**Exercise inputs**.
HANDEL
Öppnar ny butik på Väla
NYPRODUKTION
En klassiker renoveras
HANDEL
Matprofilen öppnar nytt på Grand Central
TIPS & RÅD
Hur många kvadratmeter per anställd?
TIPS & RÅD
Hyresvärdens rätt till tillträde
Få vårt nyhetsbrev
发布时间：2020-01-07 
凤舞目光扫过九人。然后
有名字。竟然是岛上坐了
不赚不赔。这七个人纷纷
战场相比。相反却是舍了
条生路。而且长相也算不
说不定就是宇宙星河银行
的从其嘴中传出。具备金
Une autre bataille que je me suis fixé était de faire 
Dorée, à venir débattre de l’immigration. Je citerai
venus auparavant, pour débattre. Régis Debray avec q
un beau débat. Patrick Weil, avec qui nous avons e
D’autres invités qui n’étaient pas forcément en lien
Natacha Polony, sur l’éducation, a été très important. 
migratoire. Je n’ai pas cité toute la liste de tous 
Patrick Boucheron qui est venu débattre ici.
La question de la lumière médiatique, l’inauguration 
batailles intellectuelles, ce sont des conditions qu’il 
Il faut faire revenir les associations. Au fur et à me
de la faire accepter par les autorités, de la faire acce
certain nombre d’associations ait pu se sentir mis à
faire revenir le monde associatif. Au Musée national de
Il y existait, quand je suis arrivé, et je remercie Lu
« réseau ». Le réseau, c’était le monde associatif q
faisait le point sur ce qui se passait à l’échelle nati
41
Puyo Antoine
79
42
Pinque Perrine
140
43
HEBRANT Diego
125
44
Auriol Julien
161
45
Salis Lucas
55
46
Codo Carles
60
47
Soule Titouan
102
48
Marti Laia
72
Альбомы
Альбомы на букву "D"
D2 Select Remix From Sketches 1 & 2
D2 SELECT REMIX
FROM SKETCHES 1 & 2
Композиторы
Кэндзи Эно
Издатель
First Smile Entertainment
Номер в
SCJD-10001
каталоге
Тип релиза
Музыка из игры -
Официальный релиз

**What this task involves**. In the listing above, find every line with the word "était" and copy it out.

**Task solution**.
Une autre bataille que je me suis fixé était de faire 
« réseau ». Le réseau, c’était le monde associatif q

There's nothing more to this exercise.